Le cirque de Gavarnie

L'Algérie, j'y suis né le jour du débarquement des Américains, le 8 novembre 1942. J'ai quitté ce pays merveilleux en 1962, pour n'y retourner qu'en août 2004, soit 42 ans plus tard...
Midi-Pyrénées m'a accueilli. J'ai mis du temps pour m'imprégner de Toulouse mais j'ai de suite été charmé par ce massif montagneux et ses rivières vagabondes que je parcours avec amour...Ah ces chères Pyrénées, que je m'y trouve bien ...! Vous y trouverez de nombreux articles dédiés à cette magnifique région et la capitale de Midi Pyrénées : Toulouse
L'Algérie, j'y suis revenu dix fois depuis; j'ai apprécié la chaleur de l'accueil, un accueil inégalé de par le monde.......L'espérance d'abord ...Une relative désillusion ensuite...Pourquoi alors que le pays a un potentiel énorme...Les gens sont perdus et ne savent pus que faire....Les jeunes n'en parlons pas, ils ne trouvent leur salut que dans la fuite....Est-il bon de dénoncer cela? Ce n'est pas en se taisant que les choses avanceront.

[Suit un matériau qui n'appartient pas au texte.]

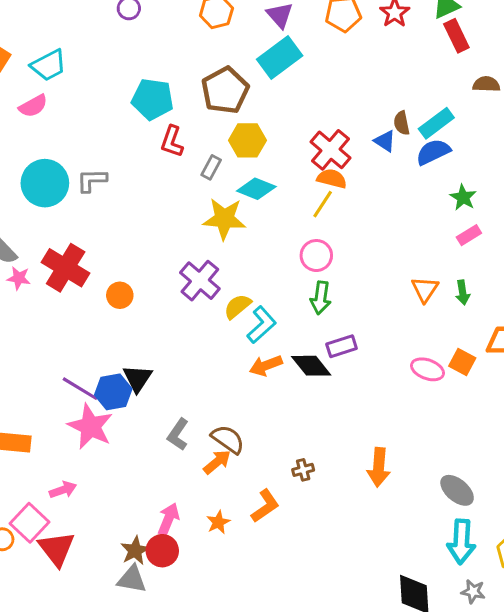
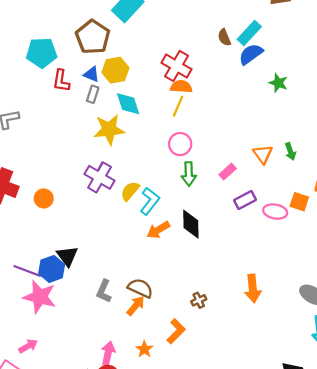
blue triangle: (385, 141) -> (91, 74), moved
cyan diamond: (256, 189) -> (128, 104), turned 60
pink rectangle: (469, 235) -> (228, 172), moved
purple rectangle: (342, 346) -> (245, 200), moved
black diamond: (311, 366) -> (191, 224), turned 48

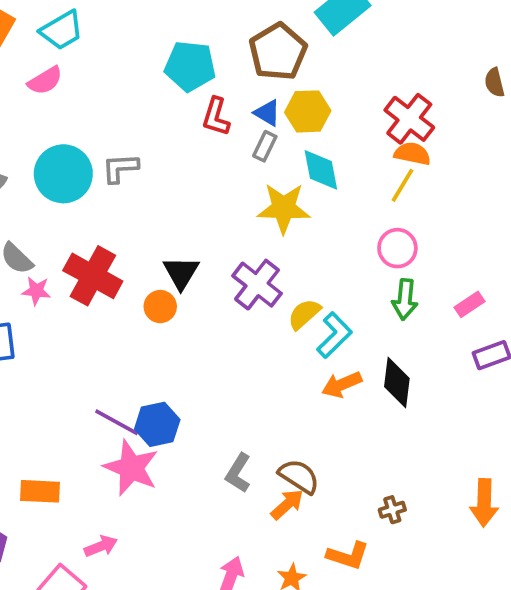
black triangle: (67, 256) -> (181, 273), moved
orange L-shape: (176, 331) -> (348, 556), turned 55

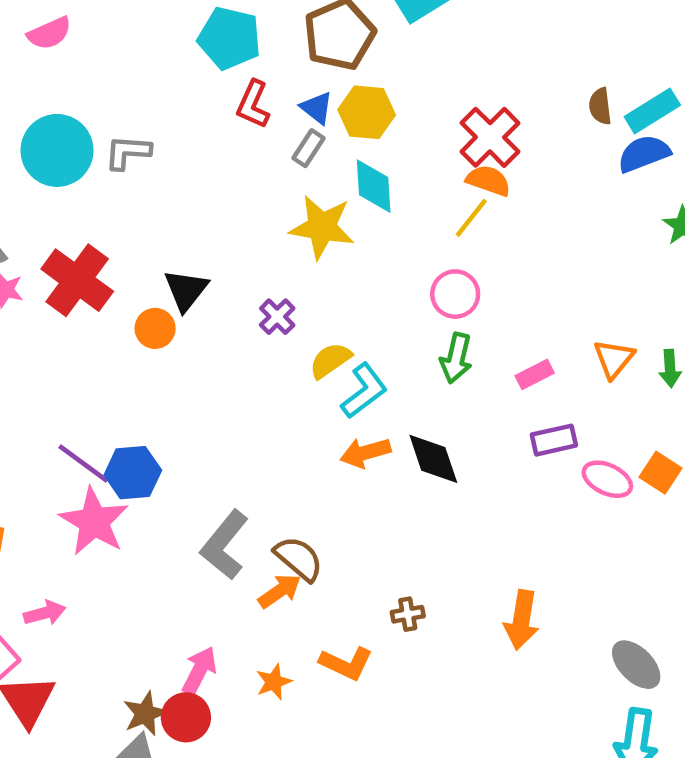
purple cross: (257, 285) -> (277, 317), size x0.6
black diamond: (397, 383) -> (433, 459), turned -33
gray L-shape: (238, 473) -> (224, 545), size x1.4

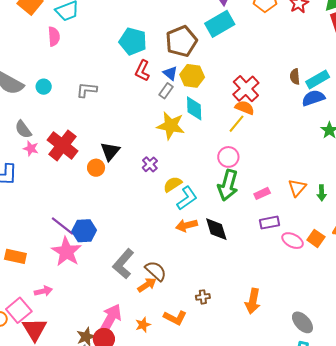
pink semicircle: (49, 33) -> (54, 36), turned -72
cyan circle: (57, 150) -> (44, 87), moved, size x0.5
green arrow: (456, 358) -> (228, 185), size x1.4
pink arrow: (199, 671) -> (110, 319), size x1.4

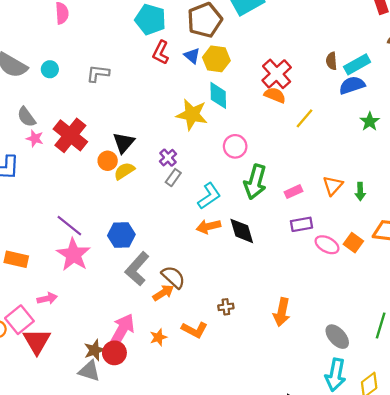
gray rectangle: (166, 91) -> (173, 178), moved
yellow line: (237, 124) -> (305, 118), moved
pink circle: (228, 157) -> (235, 146), moved
yellow semicircle: (173, 184) -> (124, 171), moved
blue hexagon: (84, 231) -> (121, 235), moved

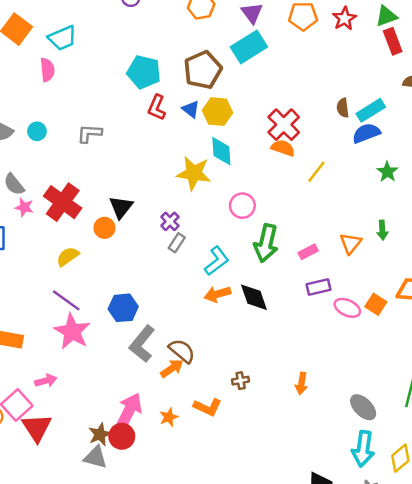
yellow semicircle: (124, 171) -> (68, 256), moved
green arrow: (360, 192) -> (382, 230), moved
orange arrow: (282, 312) -> (302, 383), size x0.7

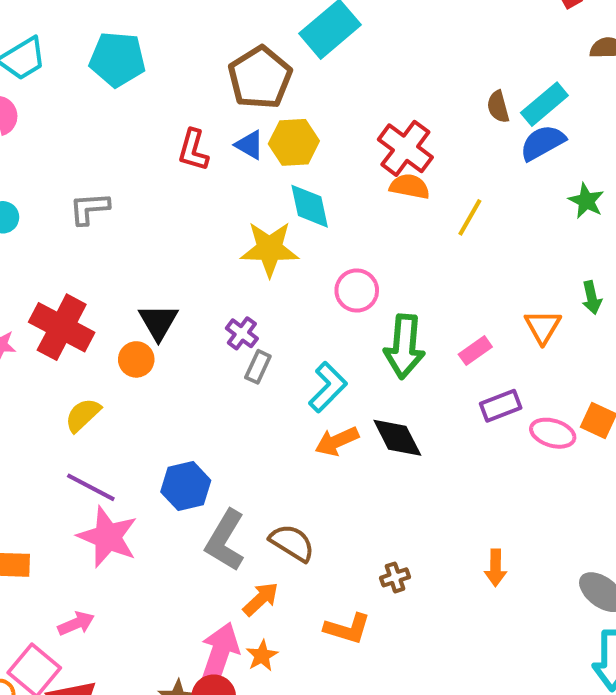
cyan pentagon: (144, 72) -> (117, 59), moved
orange arrow: (172, 368) -> (261, 599), moved
orange star: (169, 417) -> (262, 656), moved

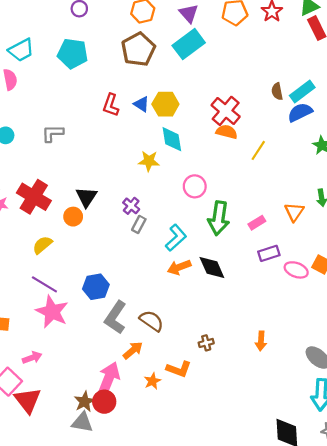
brown pentagon: (260, 78) -> (138, 49), moved
yellow star: (270, 249) -> (149, 161), size x0.7
orange star: (262, 656) -> (152, 381), moved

Il y a un décalage énorme entre la pensée du peuple et des amis que je rencontre régulièrement et les propos tenus dans les divers forums qui reprennent généralement les milieux lobbyistes relayant les consignes gouvernementales...
Les piliers de l'Algérie, à savoir, armée, religion et tenants du pouvoir sont un frein au développement de l'Algérie ....Le Pays est en veilleuse....Les gens reçoivent des ….sucettes...Juste le nécessaire... pour que ....rien nez bouge....

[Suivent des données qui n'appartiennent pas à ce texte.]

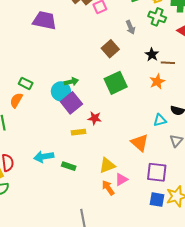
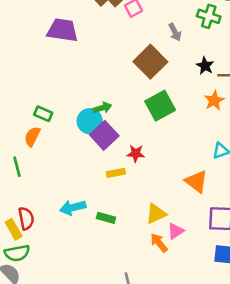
brown square: (110, 49) -> (150, 62), size x1.4

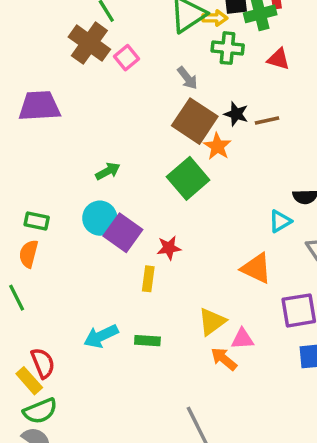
brown square: (150, 62) -> (195, 121), moved
orange star: (214, 100) -> (217, 146), moved
green arrow: (102, 108) -> (108, 171), moved
yellow rectangle: (116, 173) -> (148, 279), turned -60
pink triangle: (176, 231) -> (242, 339), turned 42

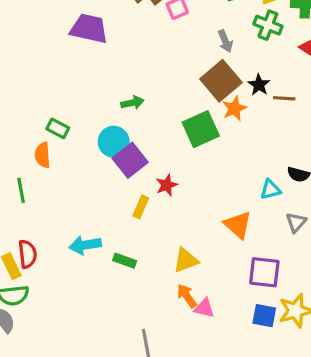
red star: (169, 248) -> (167, 185), turned -30
orange semicircle: (29, 254) -> (42, 155), turned -35
pink triangle: (242, 339) -> (204, 308), moved

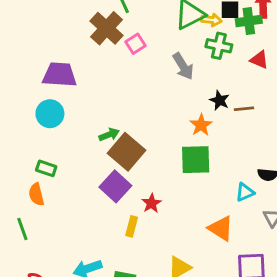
gray arrow: (225, 41) -> (183, 66), size x1.4
brown square: (221, 81) -> (127, 152), moved
green square: (201, 129) -> (196, 160), moved, turned 32
cyan circle: (114, 142) -> (50, 114), moved

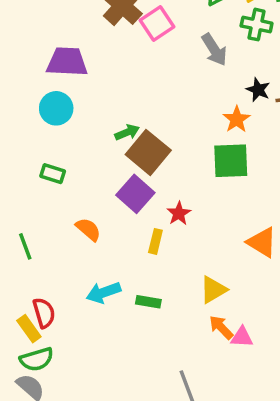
pink square: (135, 44) -> (157, 24), size x1.4
orange semicircle: (36, 194) -> (88, 229), moved, turned 145

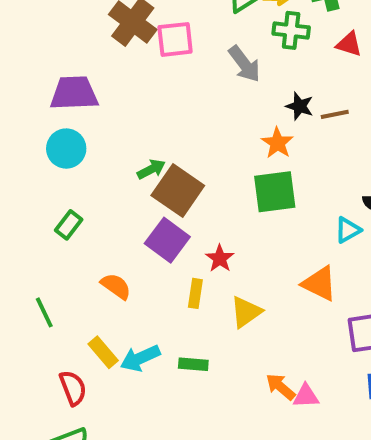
pink square: (157, 24) -> (175, 39), turned 32
green rectangle: (53, 174) -> (69, 225), turned -65
yellow triangle: (213, 290) -> (246, 312), moved
yellow rectangle: (29, 329) -> (103, 352), moved

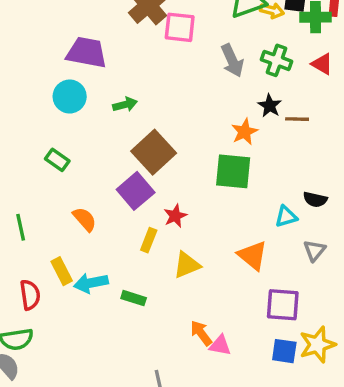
green cross: (291, 30) -> (277, 60), moved
green arrow: (151, 169) -> (125, 105), moved
green rectangle: (69, 225) -> (57, 160), turned 75

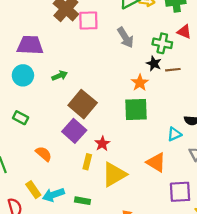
green cross: (277, 60) -> (162, 43), moved
yellow triangle: (187, 265) -> (114, 174), size x1.4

Pourtant des individus valeureux il y en a ....Mais pourquoi garder des élites qui pourraient remettre en cause une situation permettant aux tenants des institutions de profiter des immenses ressources de l'Algérie. Le peuple devenu passif n'a plus qu'un seul espoir : Dieu envers qui il se retourne de plus en plus...Dieu et la famille, cette famille qui revêt une importance capitale en Algérie.

Le vent de la réforme n'est pas passé en Algérie tant les citoyens sont sclérosés dans les habitudes et les traditions relevant des siècles passés....La réforme voire la révolution passera....à l'heure d'Internet, on ne peut bâillonner le peuple indéfiniment...Cela prendra du temps mais cela se ferra...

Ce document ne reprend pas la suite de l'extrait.